Question

Verify that the numbers given along side of the cubic polynomials are their zeroes. Also verify the relationship between the zeroes and the coefficients.

`2x^3 + x^2 – 5x + 2 ; 1/2, 1, – 2`

Answer 1

p(x) = 2x³ + x² - 5x + 2

Zeroes for this polynomial are 1/2, 1, -2

p(1/2) = `2(1/2)^3+(1/2)^2-5(1/2)+2`

= `1/4+1/4-5/2+2`

=0

p(1) = 2 x 1³ + 1² - 5 x 1 + 2

= 0

p(-2) = 2(-2)³ + (-2)² - 5(-2) + 2

= -16 + 4 + 10 + 2 = 0

Therefore, 1/2, 1, and −2 are the zeroes of the given polynomial.

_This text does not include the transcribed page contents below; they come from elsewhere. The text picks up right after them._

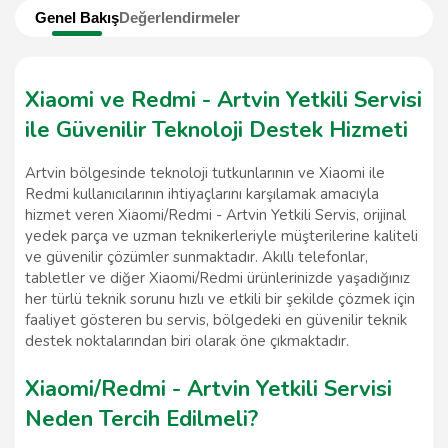
Genel Bakış
Değerlendirmeler
Xiaomi ve Redmi - Artvin Yetkili Servisi
ile Güvenilir Teknoloji Destek Hizmeti
Artvin bölgesinde teknoloji tutkunlarının ve Xiaomi ile
Redmi kullanıcılarının ihtiyaçlarını karşılamak amacıyla
hizmet veren Xiaomi/Redmi - Artvin Yetkili Servis, orijinal
yedek parça ve uzman teknikerleriyle müşterilerine kaliteli
ve güvenilir çözümler sunmaktadır. Akıllı telefonlar,
tabletler ve diğer Xiaomi/Redmi ürünlerinizde yaşadığınız
her türlü teknik sorunu hızlı ve etkili bir şekilde çözmek için
faaliyet gösteren bu servis, bölgedeki en güvenilir teknik
destek noktalarından biri olarak öne çıkmaktadır.
Xiaomi/Redmi - Artvin Yetkili Servisi
Neden Tercih Edilmeli?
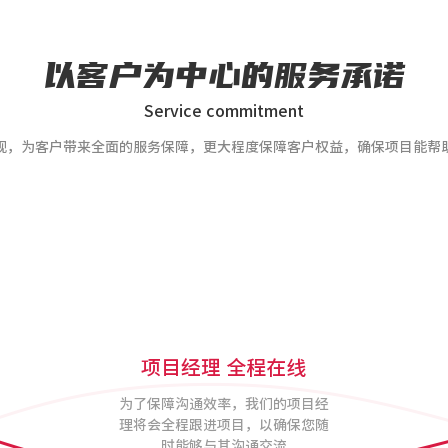
以客户为中心的服务承诺
Service commitment
规，为客户带来全面的服务保障，更大程度保障客户权益，确保项目能帮
项目经理 全程在线
为了保障沟通效率，我们的项目经
理将会全程跟进项目，以确保您随
时能够与其沟通交流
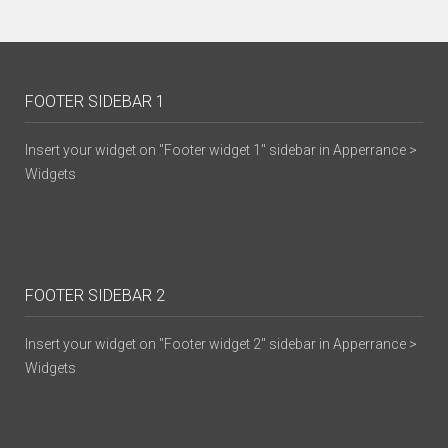
FOOTER SIDEBAR 1
Insert your widget on "Footer widget 1" sidebar in Apperrance >
Widgets
FOOTER SIDEBAR 2
Insert your widget on "Footer widget 2" sidebar in Apperrance >
Widgets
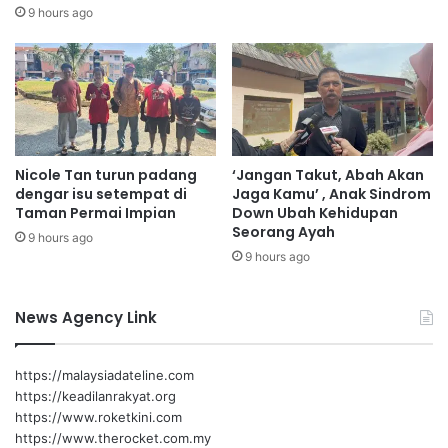
akan mengulas mengenai merit-merit perkara ini,” katanya.
i
2
9 hours ago
b
.
Menurut beliau, DKU akan terus menghormati proses
a
1
h
5
perundangan yang sedang berjalan serta mematuhi
a
k
segala arahan yang dikeluarkan oleh mahkamah.
r
e
u
p
“DKU menegaskan penghormatan sepenuhnya terhadap
a
Nicole Tan turun padang
‘Jangan Takut, Abah Akan
kewibawaan Mahkamah dan proses undang-undang, serta
d
dengar isu setempat di
Jaga Kamu’ , Anak Sindrom
akan terus mematuhi segala perintah Mahkamah,” katanya.
a
Taman Permai Impian
Down Ubah Kehidupan
R
Seorang Ayah
9 hours ago
M
9 hours ago
2
.
1
News Agency Link
0
s
e
https://malaysiadateline.com
l
https://keadilanrakyat.org
i
https://www.roketkini.com
t
https://www.therocket.com.my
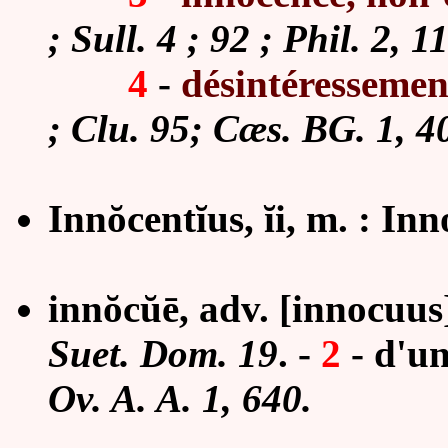
; Sull. 4 ; 92 ; Phil. 2, 1
4
-
désintéressement
; Clu. 95; Cæs. BG. 1, 40
Innŏcentĭus, ĭi, m. : I
innŏcŭē, adv. [innocuus
Suet. Dom. 19
. -
2
-
d'un
Ov. A. A. 1, 640.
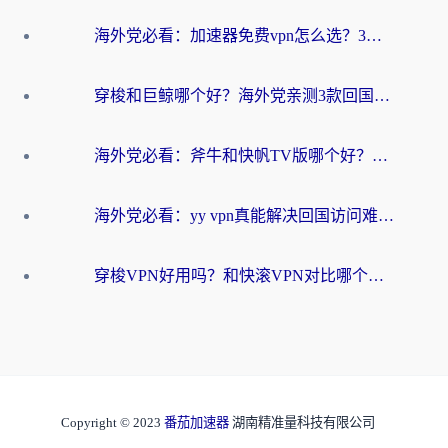
海外党必看：加速器免费vpn怎么选？3步教你无缝访问国内资源
穿梭和巨鲸哪个好？海外党亲测3款回国加速器，教你避开90%的坑
海外党必看：斧牛和快帆TV版哪个好？3分钟选对回国加速器，无缝刷B站、追热剧
海外党必看：yy vpn真能解决回国访问难题？附云极initap测评+免费方案对比
穿梭VPN好用吗？和快滚VPN对比哪个回国效果更好？海外党选回国加速器必看指南
Copyright © 2023
番茄加速器
湖南精准量科技有限公司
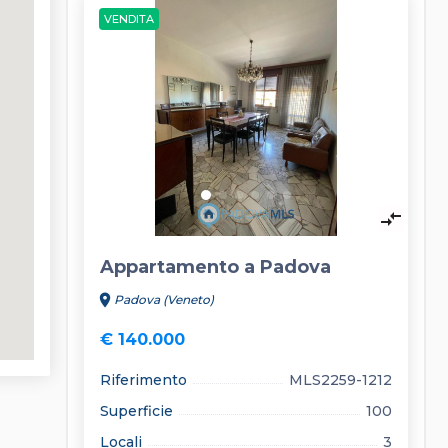
VENDITA
keyboard_arrow_left
keyboard_arrow_right
compare_arrows
Appartamento a Padova
location_on
Padova (Veneto)
€ 140.000
Riferimento
MLS2259-1212
Superficie
100
Locali
3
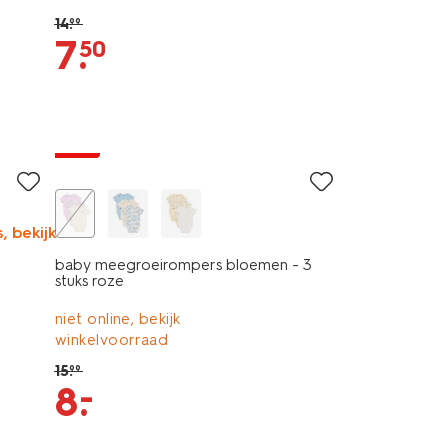
14
.
99
7
.
50
3 stuks
sale
, bekijk
baby meegroeirompers bloemen - 3
stuks roze
niet online, bekijk
winkelvoorraad
15
.
99
–
8
.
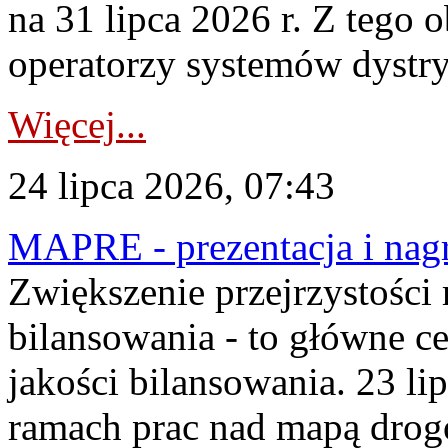
na 31 lipca 2026 r. Z tego 
operatorzy systemów dystry
Więcej...
24 lipca 2026, 07:43
MAPRE - prezentacja i nagr
Zwiększenie przejrzystości
bilansowania - to główne c
jakości bilansowania. 23 li
ramach prac nad mapą drogo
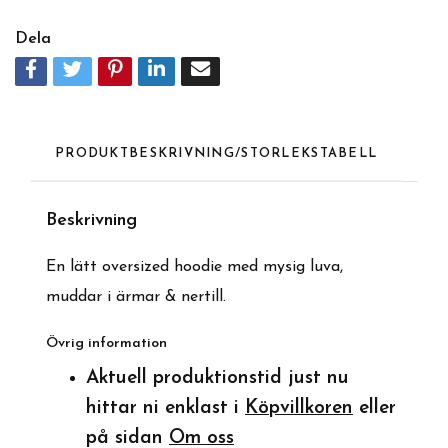
Dela
PRODUKTBESKRIVNING/STORLEKSTABELL
Beskrivning
En lätt oversized hoodie med mysig luva,
muddar i ärmar & nertill.
Övrig information
Aktuell produktionstid just nu
hittar ni enklast i
Köpvillkoren
eller
på sidan
Om oss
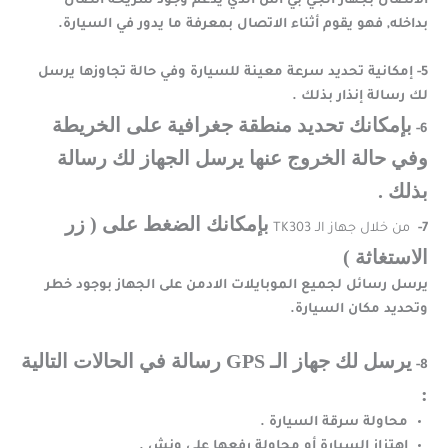
الاتصال بجهاز الجي بي اس الذي يدعم وجود شريحة اتصال
بداخله, فهو يقوم أثناء الاتصال بمعرفة ما يدور في السيارة.
5- إمكانية تحديد سرعة معينة للسيارة وفي حالة تجاوزها يرسل
لك رسالة إنذار بذلك .
بإمكانك تحديد منطقة جغرافية على الخريطة
6-
وفي حالة الخروج عنها يرسل الجهاز لك رسالة
بذلك .
بإمكانك الضغط على ( زر
7-
من خلال جهاز الـ TK303
الاستغاثة )
يرسل رسائل لجميع الموبايلات الادمن على الجهاز بوجود خطر
وتحديد مكان السيارة.
يرسل لك جهاز الـ GPS رسالة في الحالات التالية
8-
:
محاولة سرقة السيارة .
اهتزاز السيارة أو محاولة رفعها على ونش .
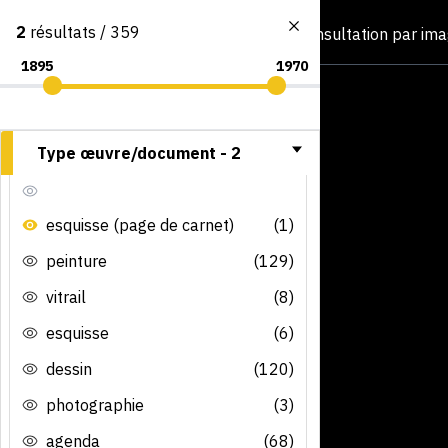
2
résultats / 359
Consultation par im
Type œuvre/document -
2
esquisse (page de carnet)
(1)
peinture
(129)
vitrail
(8)
esquisse
(6)
dessin
(120)
photographie
(3)
agenda
(68)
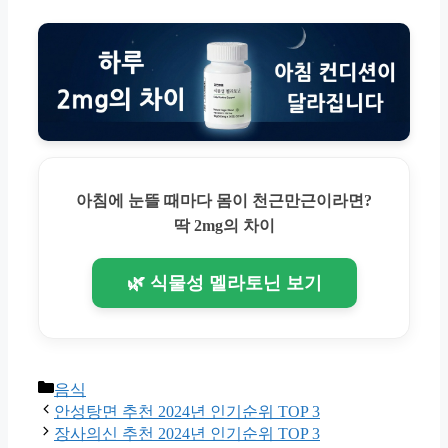
아침에 눈뜰 때마다 몸이 천근만근이라면?
딱 2mg의 차이
🌿 식물성 멜라토닌 보기
Categories
음식
안성탕면 추천 2024년 인기순위 TOP 3
장사의신 추천 2024년 인기순위 TOP 3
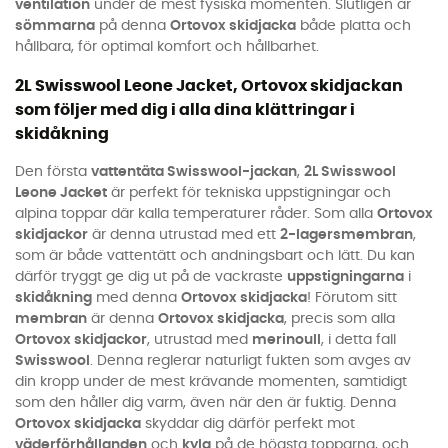
ventilation
under de mest fysiska momenten. Slutligen är
sömmarna
på denna
Ortovox skidjacka
både platta och
hållbara, för optimal komfort och hållbarhet.
2L Swisswool Leone Jacket, Ortovox skidjackan
som följer med dig i alla dina klättringar i
skidåkning
Den första
vattentäta Swisswool-jackan
,
2L Swisswool
Leone Jacket
är perfekt för tekniska uppstigningar och
alpina toppar där kalla temperaturer råder. Som alla
Ortovox
skidjackor
är denna utrustad med ett
2-lagersmembran
,
som är både vattentätt och andningsbart och lätt. Du kan
därför tryggt ge dig ut på de vackraste
uppstigningarna
i
skidåkning
med denna
Ortovox skidjacka
! Förutom sitt
membran
är denna
Ortovox skidjacka
, precis som alla
Ortovox skidjackor
, utrustad med
merinoull
, i detta fall
Swisswool
. Denna reglerar naturligt fukten som avges av
din kropp under de mest krävande momenten, samtidigt
som den håller dig varm, även när den är fuktig. Denna
Ortovox skidjacka
skyddar dig därför perfekt mot
väderförhållanden
och
kyla
på de högsta topparna, och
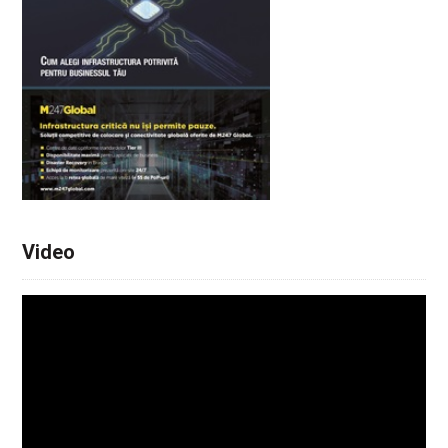
Video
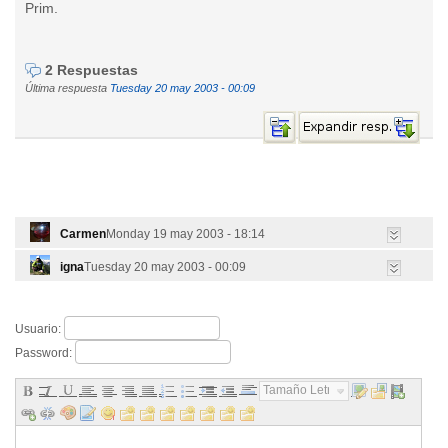
Prim.
2 Respuestas
Última respuesta
Tuesday 20 may 2003 - 00:09
Carmen
Monday 19 may 2003 - 18:14
igna
Tuesday 20 may 2003 - 00:09
Usuario:
Password:
Tamaño Letra...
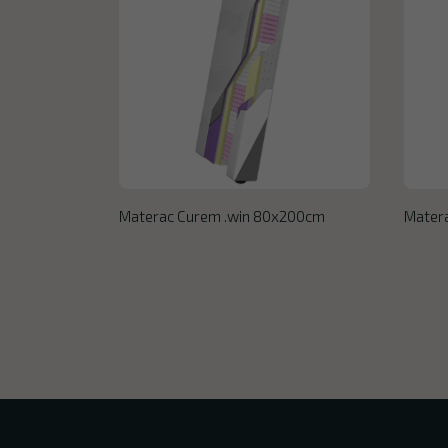
Materac Curem .win 80x200cm
Mater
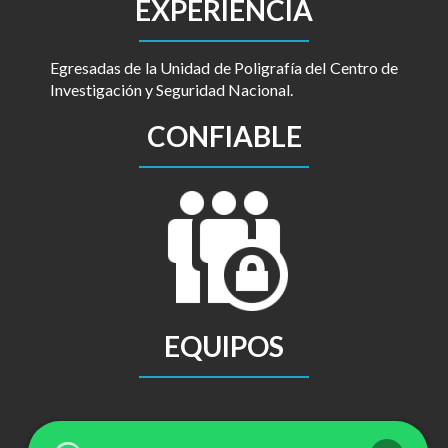
EXPERIENCIA
Egresadas de la Unidad de Poligrafía del Centro de
Investigación y Seguridad Nacional.
CONFIABLE
EQUIPOS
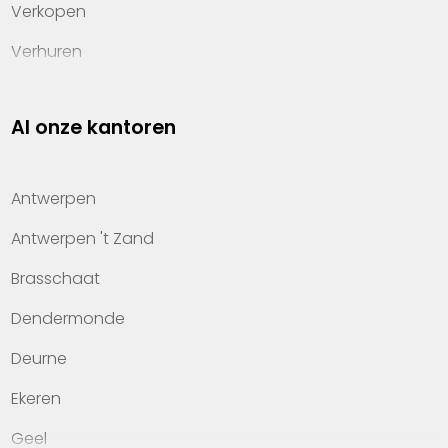
Verkopen
Verhuren
Investeren
Al onze kantoren
Property management
Over Heylen Vastgoed
Antwerpen
Kennis van wonen
Antwerpen 't Zand
Kantoren
Brasschaat
Veelgestelde vragen
Dendermonde
Werken bij Heylen Vastgoed
Deurne
Contact
Ekeren
Geel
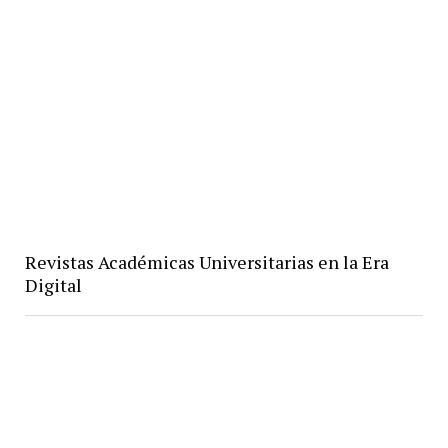
Revistas Académicas Universitarias en la Era
Digital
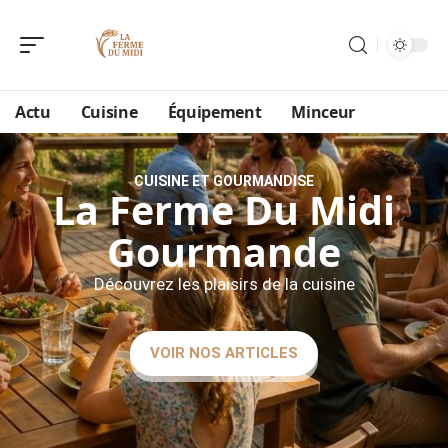
Actu
Cuisine
Équipement
Minceur
CUISINE ET GOURMANDISE
La Ferme Du Midi
Gourmande
Découvrez les plaisirs de la cuisine
VOIR NOS ARTICLES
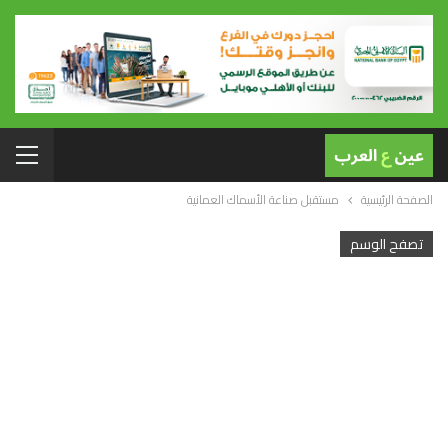
الصفحة الرئيسية
مستقبل صناعة الأسماك العمانية
تصفح الوسم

Comparing the given polynomial with ax³ + bx² + cx + d we obtain a = 2, b = 1, c = −5, d = 2

We can take α = 1/2,  β = 1, y = -2

α + β + γ = `1/2+1+(-2) = -1/2 = (-b)/a`

αβ + βγ + αγ = `1/2xx1+1(-2)+1/2(-2)=(-5)/2 = c/a`

αβγ = `1/2xx1xx(-2) = (-1)/1=(-(2))/2=(-d)/a`

Therefore, the relationship between the zeroes and the coefficients is verified.